Oggi il decreto inizia al Senato l’iter per la conversione. Il Governo o lo ritira o lo modifica in relazione a un’iniziativa di mercato che lo “circumvent”. Un Governo non lascia che i suoi decreti, ancor più quando sono in corso di approvazione e quindi emen­dabili, sia aggirato. E se lo fa, la responsabi­lità è interamente sua. E tanto meno può chiedere l’approvazione di un decreto “aggi­rato”. Approvare quel decreto oggi vorrebbe

dire non più approvare i suoi obiettivi inizia­li, per quanto discutibili — e io ritengo lo fossero — i mezzi impiegati: vorrebbe dire approvare le conseguenze distorsive imprevi­ste a cui esso sta dando luogo. Nell’Opa Telecom la neutralità del Governo servì al funzionamento di una legge del Governo, la legge Draghi, qui la neutralità serve a con­sentire l’aggiramento di una legge prima ancora che sia approvata. Se proprio si vuole il paragone con Telecom, è quello della prima privatizzazione a cui ci si dovrebbe riferire, e del “nocciolino duro” a cui Prodi chiese di assumere la guida del gruppo tele­fonico, nel timore che finisse in mani estere: ancora una volta dunque un’iniziativa detta­ta dal protezionismo.

Abbandonare il tentativo di liberalizzare il mercato europeo, o evitare che il decreto sia aggirato: lasciare libero gioco alla forza di mercato o guidare la transizione verso nuovi assetti del capitalismo. Questi i temi su cui ci si dovrebbero confrontare maggio­ranza e opposizione.
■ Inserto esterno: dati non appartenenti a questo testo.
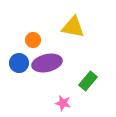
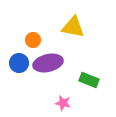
purple ellipse: moved 1 px right
green rectangle: moved 1 px right, 1 px up; rotated 72 degrees clockwise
La sinistra deve assolu­tamente evitare di far scadere la vicenda a una contabilità tra favori fatti e favori resi: una tentazione che, proprio perché autolesio­nistica, per la sinistra è pericolosa. La destra deve essere cosciente che il tema degli inte­ressi è per lei un nervo scoperto, e quindi deve affrontare la sostanza dei problemi e non nascondersi dietro formalismi, del decre­to o di patti parasociali a difesa della bandie­ra. Questo non è un paese delle banane: né maggioranza né opposizione possono per­mettere che insinuazioni fuori luogo interfe­riscano in questa vicenda. Perché interessa il nostro maggior gruppo industriale e perché il rivolgimento che si sta innescando modifi­cherà dal profondo, molto di più di quanto ha fatto la scalata alla Telecom, gli assetti industriali e finanziari del nostro Paese.

I giornali francesi ovviamente cantano vittoria perché. sosten­gono, la guida industriale del gruppo sarà in mano all’Edf. C’è da capirli: per averla, hanno pagato un prezzo d’affezione, 3,3 euro comprando sul mercato per mettere insieme il loro 20%, contro i 2,8 di prezzo dell’Opa, e inoltre devono accettare una va­lutazione degli impianti conferiti da Fiat giudicata dagli analisti molto generosa. Quanto a noi, immaginando i sommovimen­ti che stanno per prodursi negli assetti della nostra economia, ricordando le poche vitto­rie e le tante sconfitte nei nostri tentativi di allargarne i confini, riandando con la memo­ria a vicende su cui una generazione si è appassionata, se nondimeno riuscissimo a osservare tutto questo con distacco, come una storia di ordinario capitalismo, e ricor­dassimo la frase di Amato citata all’inizio, potremmo limitarci a trarne una morale: an­che i francesi pagano un prezzo per il loro protezionismo, parte dei soldi sborsati dal loro campione nazionale serviranno a regola­re i conti e a ridefinire gli equilibri del capitalismo in un paese vicino.